Families are Cautiously Spending

In general, people are saving money, taking those savings and reinvesting it in their home. They don’t go to restaurants or travel. Christopher Boone, an auto industry data analyst in Westfield, Indiana, said that “at this point my spending is somewhat cautious, just because of the uncertainty in the markets” related to the pandemic and the elections. He and his wife, Nancy, recently bought a car and plan to travel to Florida this winter. He expects that the impact of the pandemic on his future expenses “will be collateral effects”, such as the availability of products. “Disruptions in supply chains are going to create shortages around the holiday season, I’m sure of that,” he said. “I think things are going to be hard to come by.”

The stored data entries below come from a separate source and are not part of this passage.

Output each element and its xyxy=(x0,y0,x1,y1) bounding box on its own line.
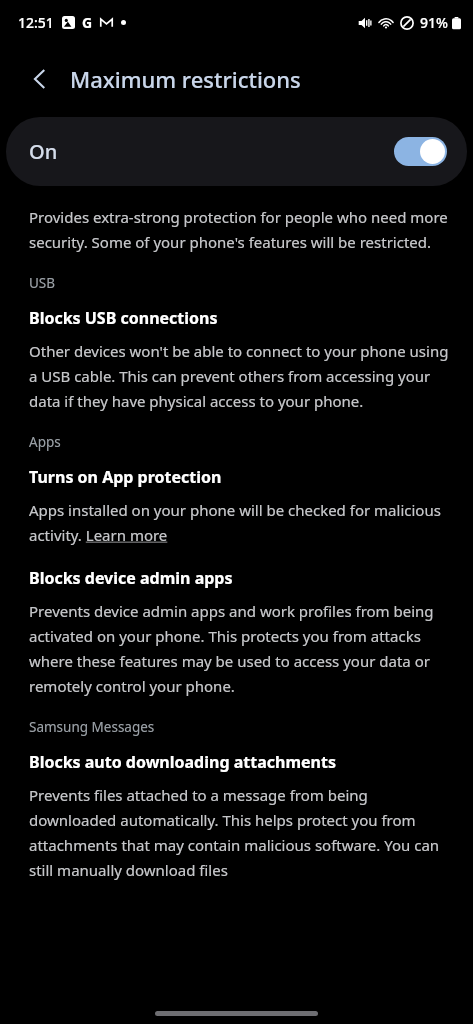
staticText: Provides extra-strong protection for peo… xyxy=(29,207,451,252)
staticText: Samsung Messages xyxy=(29,718,155,736)
button[interactable]: On xyxy=(6,117,467,186)
staticText: Turns on App protection xyxy=(29,466,222,488)
staticText: 12:51 xyxy=(18,13,54,32)
staticText: Prevents files attached to a message fro… xyxy=(29,785,451,880)
staticText: Prevents device admin apps and work prof… xyxy=(29,601,451,696)
staticText: Apps installed on your phone will be che… xyxy=(29,500,451,545)
staticText: G xyxy=(82,13,93,32)
staticText: Blocks device admin apps xyxy=(29,567,233,589)
staticText: 91% xyxy=(420,13,448,32)
staticText: Blocks auto downloading attachments xyxy=(29,751,336,773)
staticText: USB xyxy=(29,274,56,292)
button[interactable]: Back xyxy=(16,55,64,103)
staticText: Apps xyxy=(29,433,61,451)
staticText: Maximum restrictions xyxy=(70,64,301,94)
staticText: On xyxy=(29,138,58,165)
staticText: Blocks USB connections xyxy=(29,307,218,329)
staticText: Other devices won't be able to connect t… xyxy=(29,341,451,411)
button[interactable]: Apps installed on your phone will be che… xyxy=(29,500,451,545)
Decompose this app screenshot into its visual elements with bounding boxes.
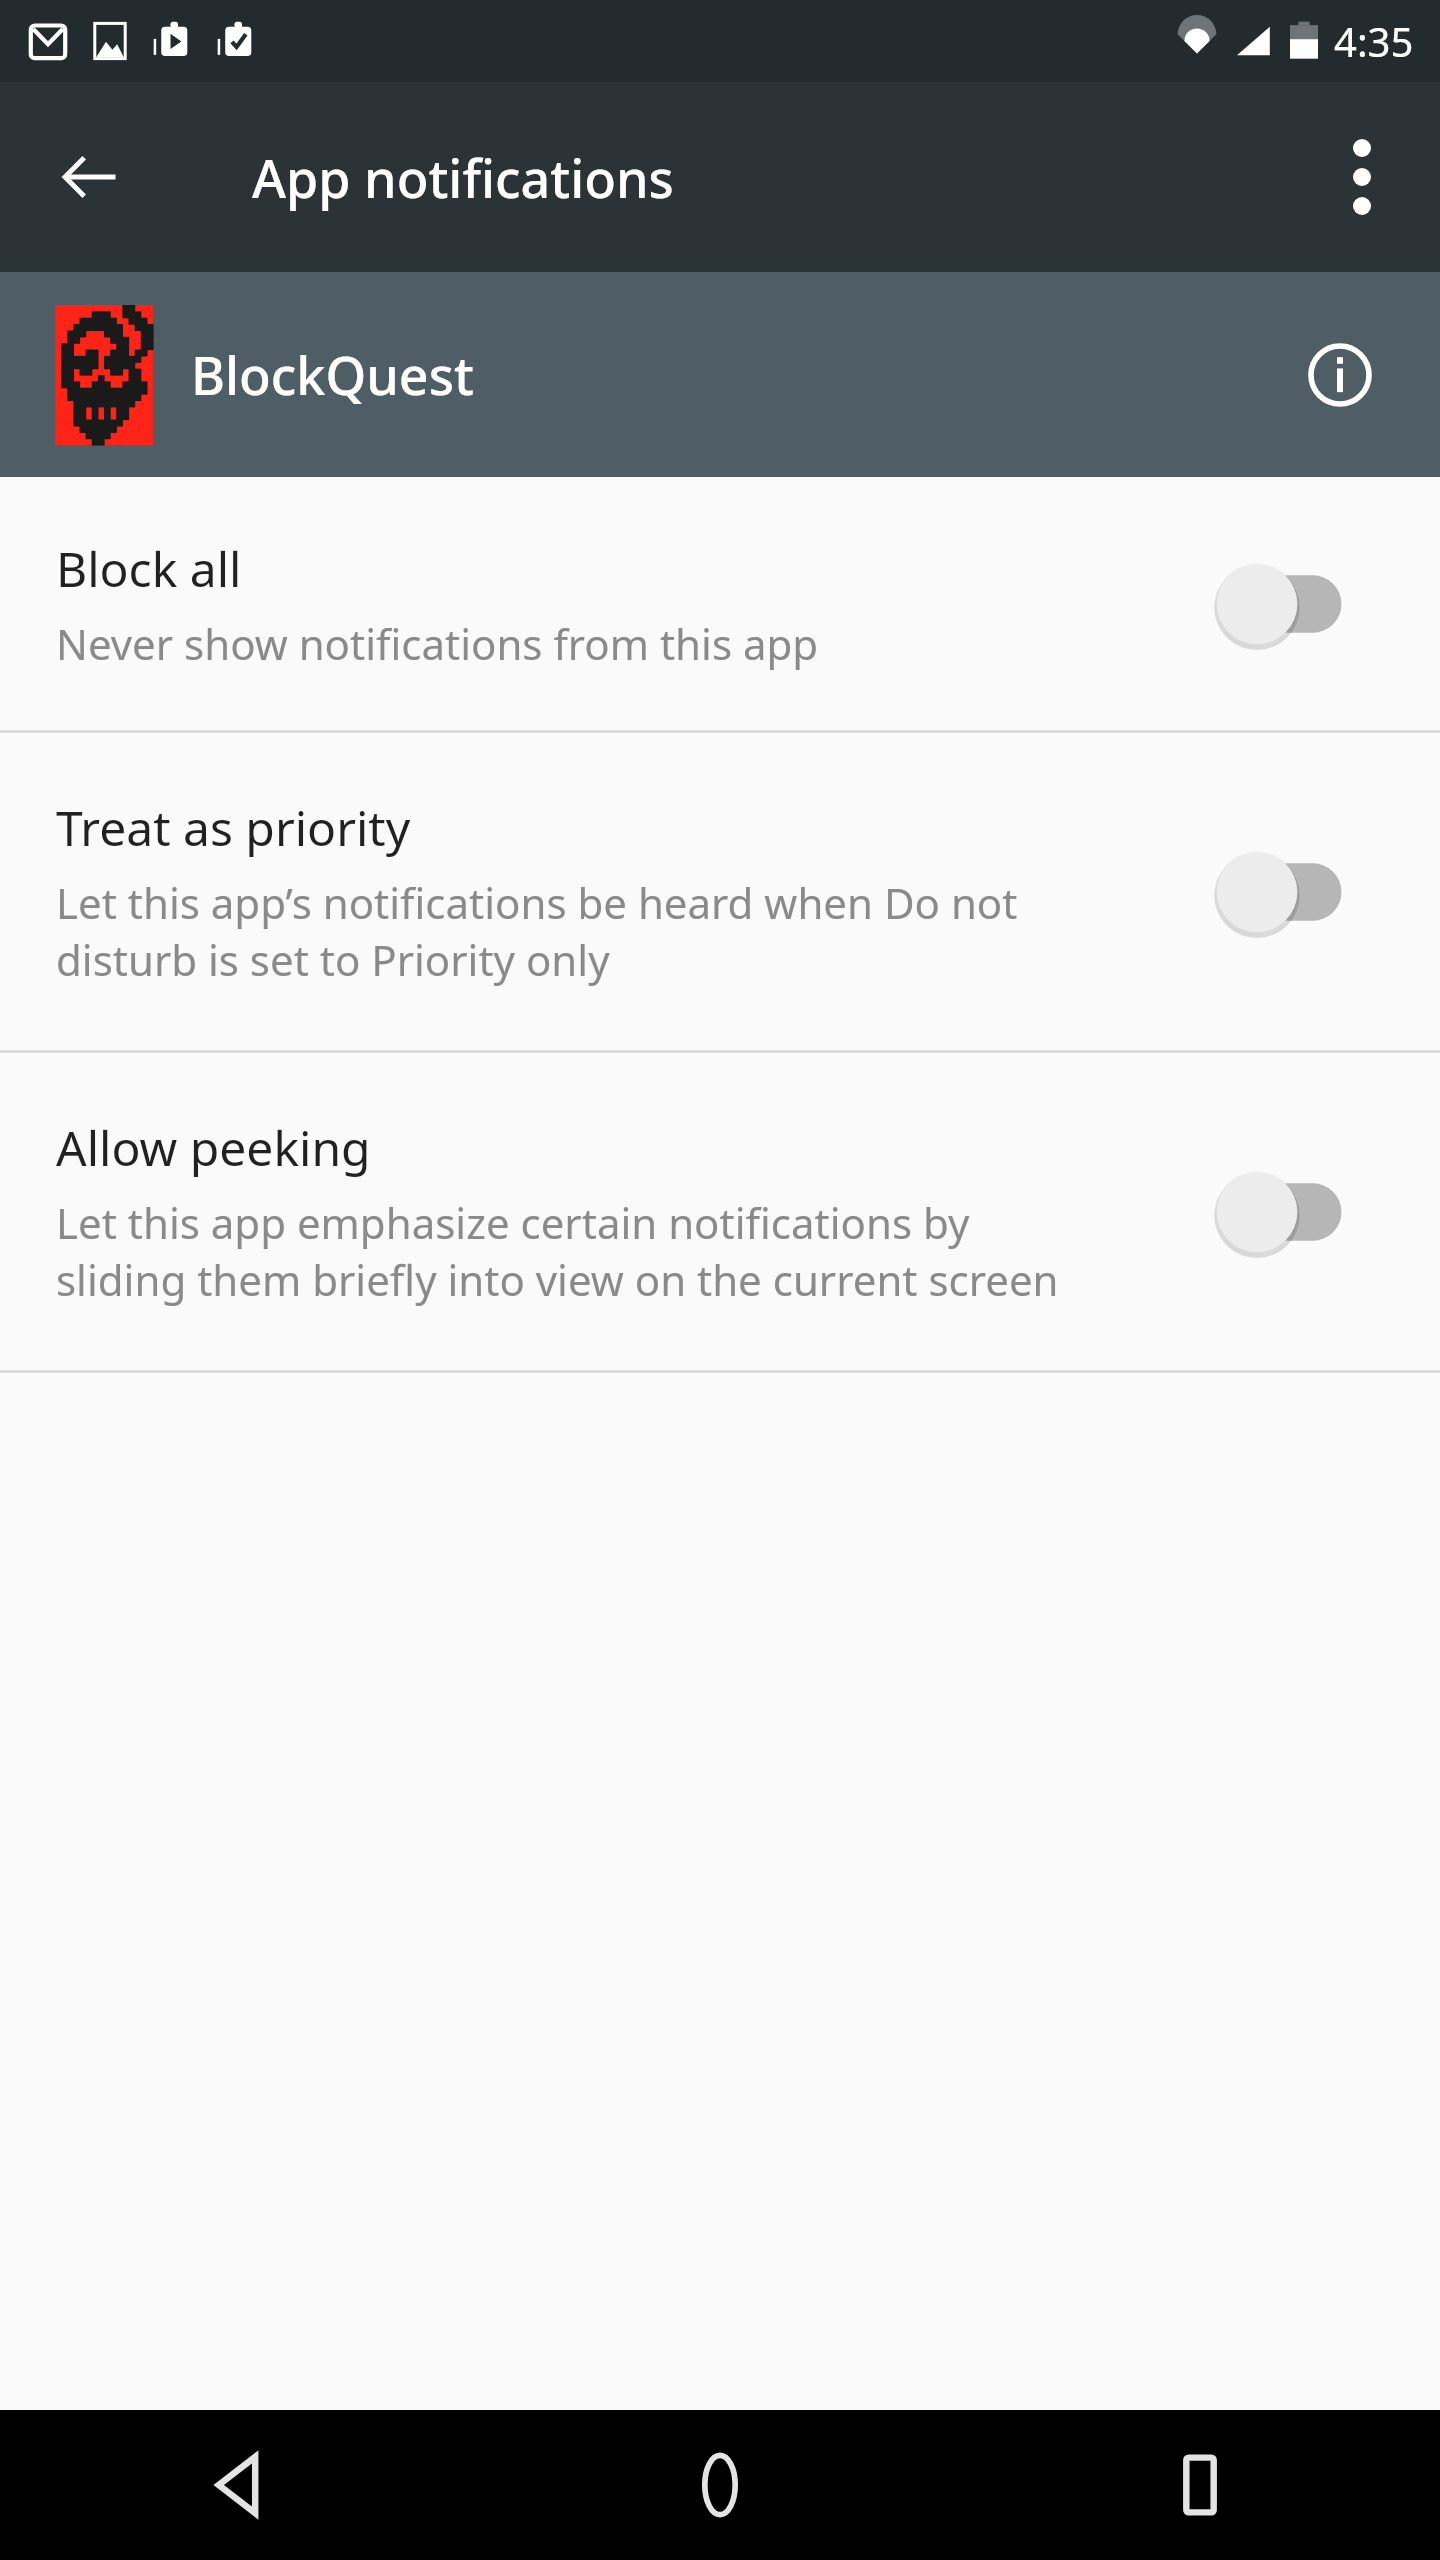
button[interactable]: App info: [1288, 323, 1392, 427]
staticText: Block all: [56, 536, 242, 601]
staticText: Never show notifications from this app: [56, 615, 819, 672]
button[interactable]: Allow peeking: [0, 1053, 1440, 1370]
staticText: BlockQuest: [191, 339, 474, 410]
staticText: App notifications: [252, 142, 674, 213]
button[interactable]: Treat as priority: [0, 733, 1440, 1050]
staticText: Let this app’s notifications be heard wh…: [56, 874, 1018, 988]
staticText: 4:35: [1334, 14, 1414, 68]
button[interactable]: Allow peeking: [1218, 1152, 1368, 1272]
button[interactable]: Back: [0, 2410, 480, 2560]
button[interactable]: Block all: [0, 477, 1440, 730]
button[interactable]: Treat as priority: [1218, 832, 1368, 952]
button[interactable]: More options: [1308, 123, 1416, 231]
button[interactable]: Back: [36, 123, 144, 231]
button[interactable]: BlockQuest: [0, 272, 1440, 477]
button[interactable]: Recents: [960, 2410, 1440, 2560]
staticText: Allow peeking: [56, 1115, 371, 1180]
button[interactable]: Block all: [1218, 544, 1368, 664]
button[interactable]: Home: [480, 2410, 960, 2560]
staticText: Let this app emphasize certain notificat…: [56, 1194, 1059, 1308]
staticText: Treat as priority: [56, 795, 411, 860]
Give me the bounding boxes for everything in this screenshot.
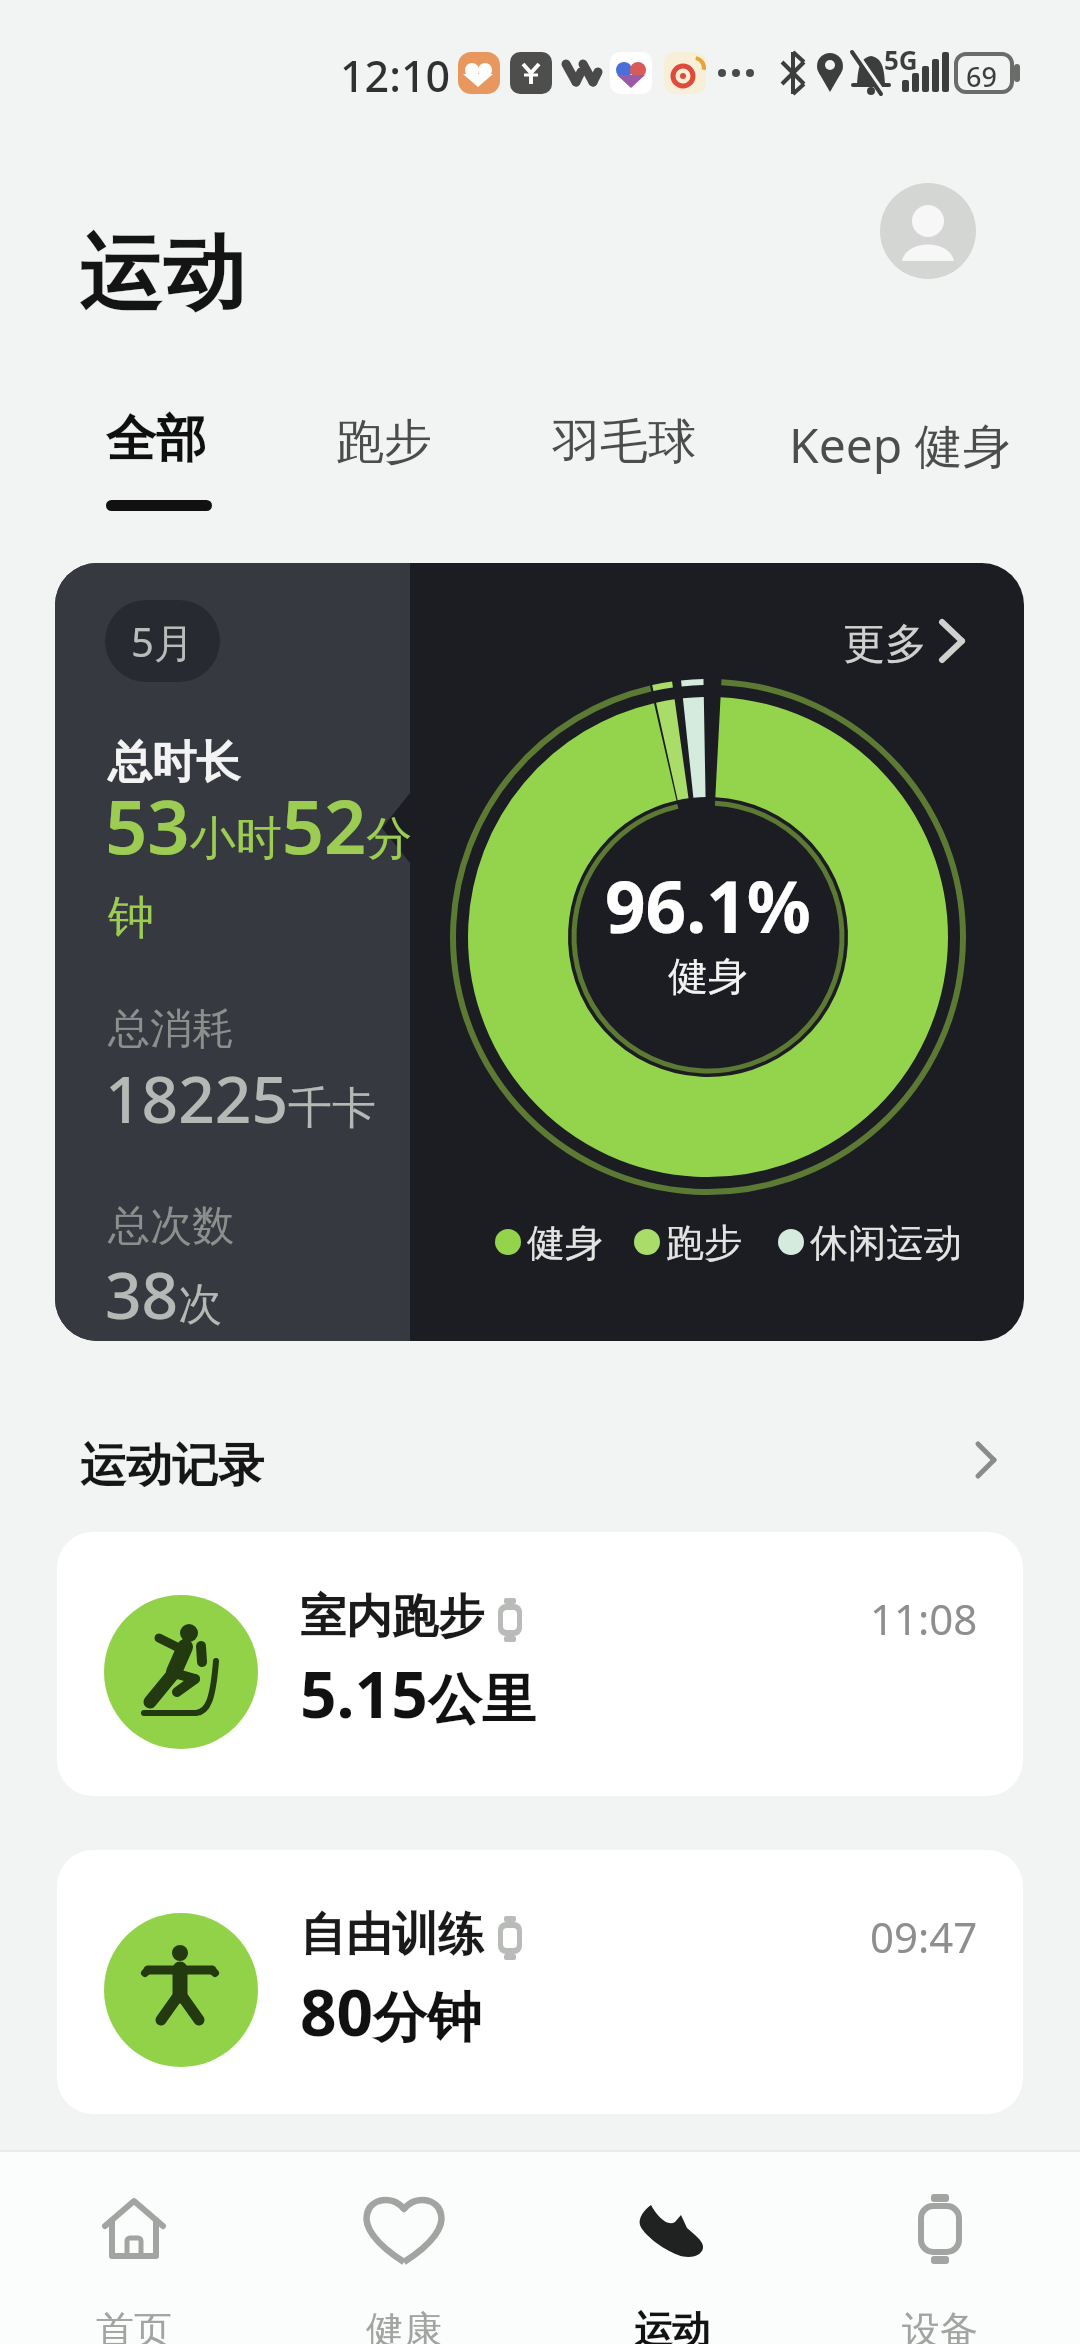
staticText: 11:08 [870, 1590, 978, 1647]
staticText: 53小时52分 [105, 775, 413, 876]
staticText: 总次数 [108, 1200, 234, 1253]
staticText: 运动 [78, 222, 246, 325]
staticText: 全部 [106, 408, 206, 471]
button[interactable]: 健康 [324, 2182, 484, 2342]
button[interactable]: 全部 [90, 395, 230, 475]
staticText: 5G [884, 42, 918, 77]
button[interactable]: 室内跑步 [57, 1532, 1023, 1796]
button[interactable]: Keep 健身 [773, 398, 1013, 474]
staticText: Keep 健身 [789, 412, 1011, 478]
button[interactable]: 运动记录 [60, 1420, 1020, 1500]
staticText: 跑步 [336, 412, 432, 472]
staticText: 运动记录 [80, 1437, 264, 1495]
staticText: 总时长 [108, 735, 240, 790]
staticText: 室内跑步 [300, 1588, 484, 1646]
staticText: 69 [966, 58, 997, 95]
button[interactable]: 设备 [860, 2182, 1020, 2342]
staticText: 38次 [105, 1251, 223, 1338]
staticText: 80分钟 [300, 1968, 482, 2055]
staticText: 运动 [634, 2306, 710, 2344]
staticText: 跑步 [666, 1219, 742, 1267]
staticText: 96.1% [605, 857, 811, 952]
staticText: 健康 [366, 2306, 442, 2344]
staticText: 09:47 [870, 1908, 978, 1965]
staticText: 健身 [668, 951, 748, 1001]
staticText: 18225千卡 [105, 1055, 377, 1142]
button[interactable]: 首页 [54, 2182, 214, 2342]
button[interactable]: 自由训练 [57, 1850, 1023, 2114]
button[interactable]: 5月 [55, 563, 1024, 1341]
button[interactable]: 运动 [592, 2182, 752, 2342]
staticText: 总消耗 [108, 1003, 234, 1056]
staticText: 休闲运动 [810, 1219, 962, 1267]
button[interactable]: 羽毛球 [536, 398, 716, 474]
staticText: 羽毛球 [552, 412, 696, 472]
staticText: 自由训练 [300, 1906, 484, 1964]
button[interactable]: 跑步 [320, 398, 460, 474]
staticText: 钟 [108, 889, 154, 947]
staticText: 首页 [96, 2306, 172, 2344]
staticText: 设备 [902, 2306, 978, 2344]
staticText: 健身 [527, 1219, 603, 1267]
staticText: 12:10 [340, 46, 451, 105]
button[interactable]: 更多 [825, 603, 995, 673]
button[interactable] [880, 183, 976, 279]
staticText: 5.15公里 [300, 1650, 536, 1737]
staticText: 更多 [843, 618, 927, 671]
staticText: 5月 [131, 614, 194, 669]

The Restaurant Industry Still Hurting

Meanwhile, restaurants have faced continued weak demand and capacity constraints due to the coronavirus pandemic. Glenn Lunde, CEO of San Jose, California-based Togo’s Eateries LLC, which operates and franchises a chain of 183 sandwich restaurants, said the past few months have been “quite an adventure.” Sales were down 26% year-on-year in the second quarter and 8% in the third quarter. In September, sales fell 6% from the previous year. “I think everyone is worried about the increase in cases, where the virus will go, nobody really knows. The choice, the stimulus, there is a lot of uncertainty given all these unknowns, ”said Lunde.